S.A.R.L. ROTOFRANCE prise en son établissement sis [Adresse 3], et prise en la personne de son représentant légal domicilié en cette qualité audit siège

[Adresse 2]

[Adresse 2]



Représentée par M...

AFFAIRE : N° RG 21/00612

N° Portalis DBVC-V-B7F-GWKI

 Code Aff. :

ARRET N°

C.P

ORIGINE : Décision du Conseil de Prud'hommes - Formation de départage de CAEN en date du 02 Février 2021 - RG n° F19/00410

COUR D'APPEL DE CAEN

Chambre sociale section 1

ARRET DU 12 MAI 2022

APPELANT :

Monsieur [W] [B]

[Adresse 1]

[Adresse 1]

Représenté par Me Dominique MARI, avocat au barreau de CAEN

INTIMEE :

S.A.R.L. ROTOFRANCE prise en son établissement sis [Adresse 3], et prise en la personne de son représentant légal domicilié en cette qualité audit siège

[Adresse 2]

[Adresse 2]

Représentée par Me Jean DELOM DE MEZERAC, avocat au barreau de CAEN

DEBATS : A l'audience publique du 07 mars 2022, tenue par Mme PONCET, Conseiller, Magistrat chargé d'instruire l'affaire lequel a, les parties ne s'y étant opposées, siégé seul, pour entendre les plaidoiries et en rendre compte à la Cour dans son délibéré

GREFFIER : Mme ALAIN

COMPOSITION DE LA COUR LORS DU DELIBERE :

Mme DELAHAYE, Présidente de Chambre,

Mme PONCET, Conseiller, rédacteur

Mme VINOT, Conseiller,

ARRET prononcé publiquement contradictoirement le 12 mai 2022 à 14h00 par mise à disposition de l'arrêt au greffe de la cour, les parties en ayant été préalablement avisées dans les conditions prévues au deuxième alinea de l'article 450 du code de procédure civile et signé par Mme DELAHAYE, présidente, et Mme ALAIN, greffier

FAITS ET PROCÉDURE

M. [W] [B] a été embauché par la SARL Rotofrance à compter du 9 mars 2015 en qualité d'opérateur rotomoulage (avec reprise d'ancienneté au vu de ses bulletins de paie au 9 décembre 2014).

Victime d'un accident du travail le 11 juin 2018, il a été placé en arrêt du travail.

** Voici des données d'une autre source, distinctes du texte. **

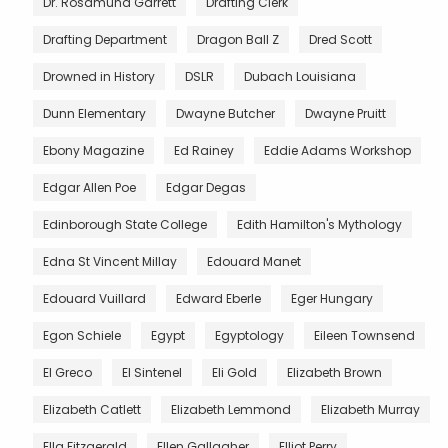
Dr. Rosamund Garrett
Drafting Clerk
Drafting Department
Dragon Ball Z
Dred Scott
Drowned in History
DSLR
Dubach Louisiana
Dunn Elementary
Dwayne Butcher
Dwayne Pruitt
Ebony Magazine
Ed Rainey
Eddie Adams Workshop
Edgar Allen Poe
Edgar Degas
Edinborough State College
Edith Hamilton's Mythology
Edna St Vincent Millay
Edouard Manet
Edouard Vuillard
Edward Eberle
Eger Hungary
Egon Schiele
Egypt
Egyptology
Eileen Townsend
El Greco
El Sintenel
Eli Gold
Elizabeth Brown
Elizabeth Catlett
Elizabeth Lemmond
Elizabeth Murray
Ella Fitzgerald
Ellen Gallagher
Elliot Perry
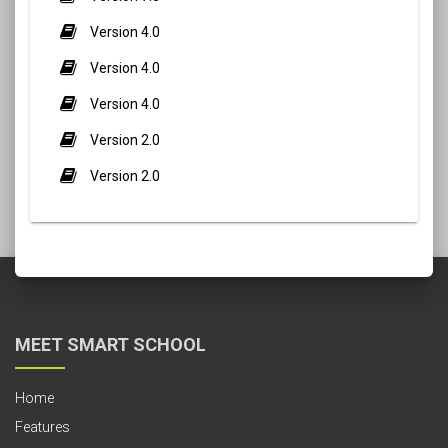
Version 4.0
Version 4.0
Version 4.0
Version 2.0
Version 2.0
MEET SMART SCHOOL
Home
Features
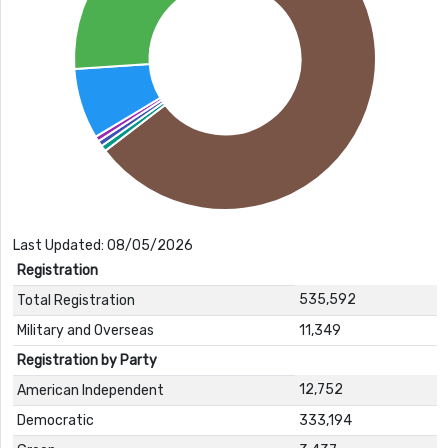
Last Updated: 08/05/2026
Registration
535,592
Total Registration
Military and Overseas
11,349
Registration by Party
12,752
American Independent
Democratic
333,194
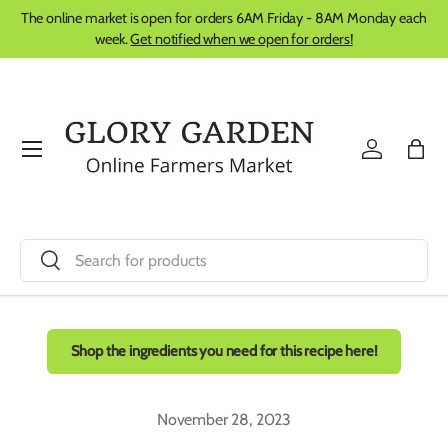
The online market is open for orders 6AM Friday - 8AM Monday each
Skip to content
week.
Get notified when we open for orders!
Menu
Log in
Bag
Search
Search
Shop the ingredients you need for this recipe here!
November 28, 2023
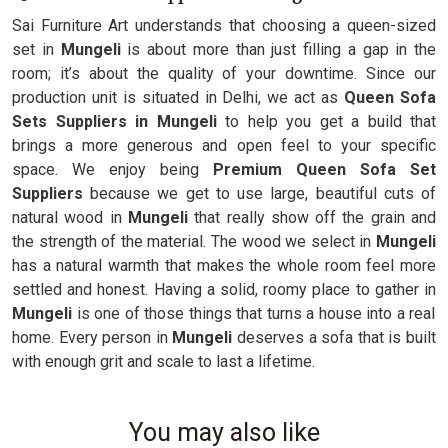
Sai Furniture Art understands that choosing a queen-sized
set in
Mungeli
is about more than just filling a gap in the
room; it’s about the quality of your downtime. Since our
production unit is situated in Delhi, we act as
Queen Sofa
Sets Suppliers in Mungeli
to help you get a build that
brings a more generous and open feel to your specific
space. We enjoy being
Premium Queen Sofa Set
Suppliers
because we get to use large, beautiful cuts of
natural wood in
Mungeli
that really show off the grain and
the strength of the material. The wood we select in
Mungeli
has a natural warmth that makes the whole room feel more
settled and honest. Having a solid, roomy place to gather in
Mungeli
is one of those things that turns a house into a real
home. Every person in
Mungeli
deserves a sofa that is built
with enough grit and scale to last a lifetime.
You may also like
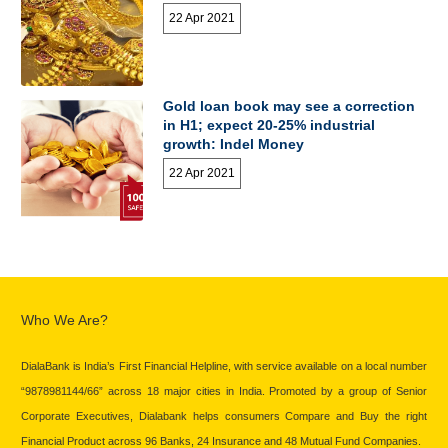
22 Apr 2021
Gold loan book may see a correction
in H1; expect 20-25% industrial
growth: Indel Money
22 Apr 2021
Who We Are?
DialaBank is India’s First Financial Helpline, with service available on a local number
“9878981144/66” across 18 major cities in India. Promoted by a group of Senior
Corporate Executives, Dialabank helps consumers Compare and Buy the right
Financial Product across 96 Banks, 24 Insurance and 48 Mutual Fund Companies.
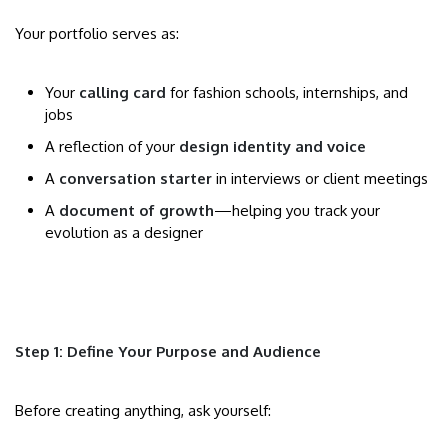
Your portfolio serves as:
Your
calling card
for fashion schools, internships, and
jobs
A reflection of your
design identity and voice
A
conversation starter
in interviews or client meetings
A
document of growth
—helping you track your
evolution as a designer
Step 1: Define Your Purpose and Audience
Before creating anything, ask yourself:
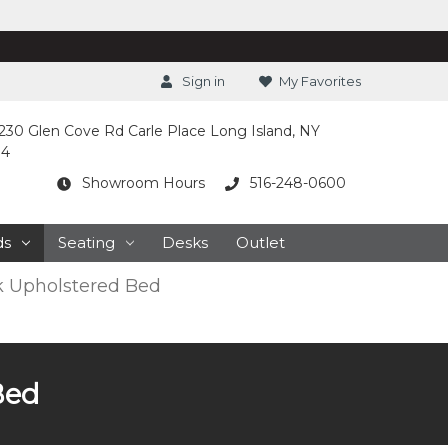
Sign in
My Favorites
230 Glen Cove Rd Carle Place Long Island, NY
14
Showroom Hours
516-248-0600
ds
Seating
Desks
Outlet
 Upholstered Bed
Bed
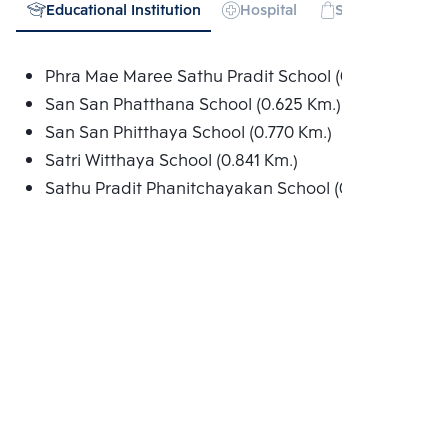
Educational Institution
Hospital
Shopping mall
Phra Mae Maree Sathu Pradit School (0.377 Km.)
San San Phatthana School (0.625 Km.)
San San Phitthaya School (0.770 Km.)
Satri Witthaya School (0.841 Km.)
Sathu Pradit Phanitchayakan School (0.890 Km.)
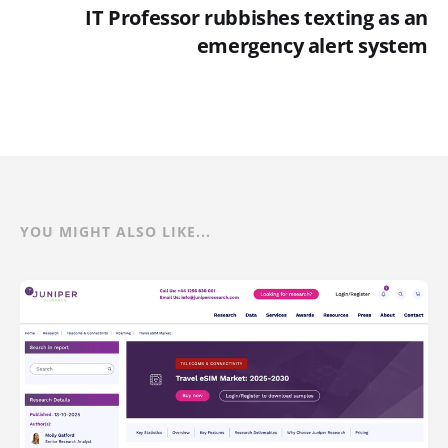
IT Professor rubbishes texting as an
emergency alert system
YOU MIGHT ALSO LIKE...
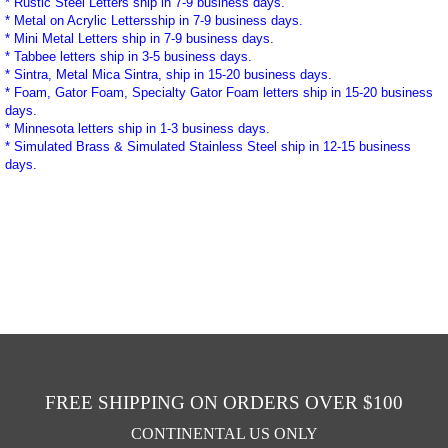
* Rustic Steel Letters ship in 7-9 business days.
* Metal on Acrylic Lettersship in 7-9 business days.
* Mini Metal Letters ship in 7-9 business days.
* Tabbee letters ship in 3-5 business days.
* Sintra, Metal Mica Sintra, ship in 15-20 business days.
* Foam, Gator Foam, Specialty Gator Foam letters ship in 15-20 business
days.
* Minnesota letters ship in 1-3
business
days.
* Simulated Brass & Simulated Stainless Steel ship in 12-15
business
days.
FREE SHIPPING ON ORDERS OVER $100
CONTINENTAL US ONLY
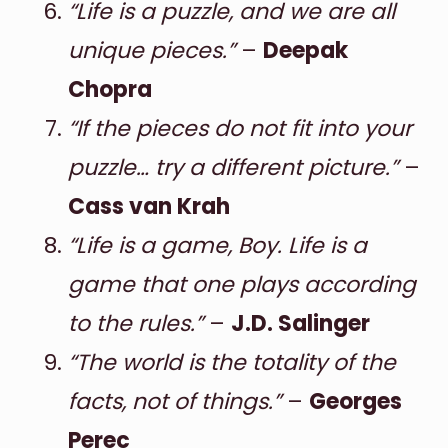
“Life is a puzzle, and we are all
unique pieces.”
–
Deepak
Chopra
“If the pieces do not fit into your
puzzle… try a different picture.”
–
Cass van Krah
“Life is a game, Boy. Life is a
game that one plays according
to the rules.”
–
J.D. Salinger
“The world is the totality of the
facts, not of things.”
–
Georges
Perec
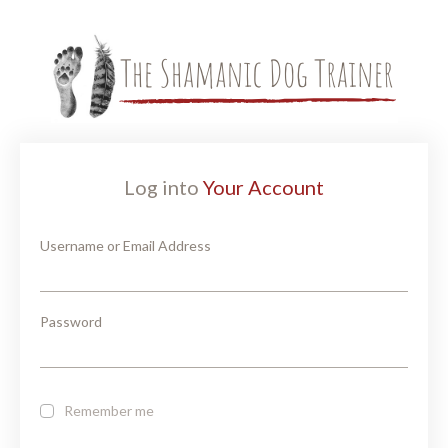
Log into
Your Account
Username or Email Address
Password
Remember me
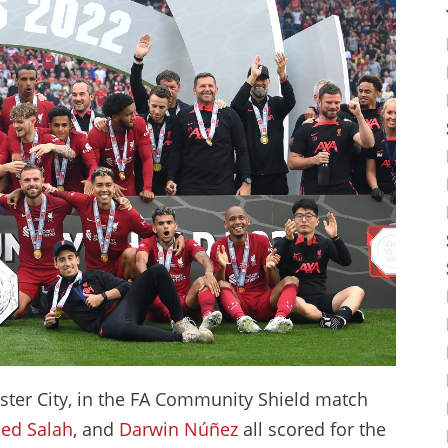
ester City, in the FA Community Shield match
d Salah
, and
Darwin Núñez
all scored for the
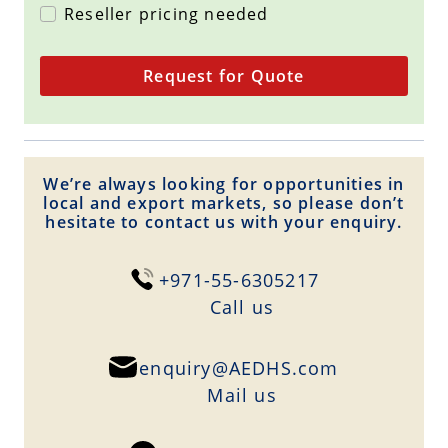
Reseller pricing needed
Request for Quote
We’re always looking for opportunities in
local and export markets, so please don’t
hesitate to contact us with your enquiry.
+971-55-6305217
Сall us
enquiry@AEDHS.com
Mail us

Déclaré inapte à son poste le 9 novembre 2018, il a été licencié le 26 décembre 2018, pour inaptitude et impossibilité de reclassement.

Le 30 juillet 2019, il a saisi le conseil de prud'hommes de Caen pour demander des dommages et intérêts pour non respect de l'obligation de sécurité, et pour licenciement nul, subsidiairement, sans cause réelle et sérieuse.

Par jugement du 2 février 2021, rendu en formation de départage, le conseil de prud'hommes a débouté M. [B] de ses demandes.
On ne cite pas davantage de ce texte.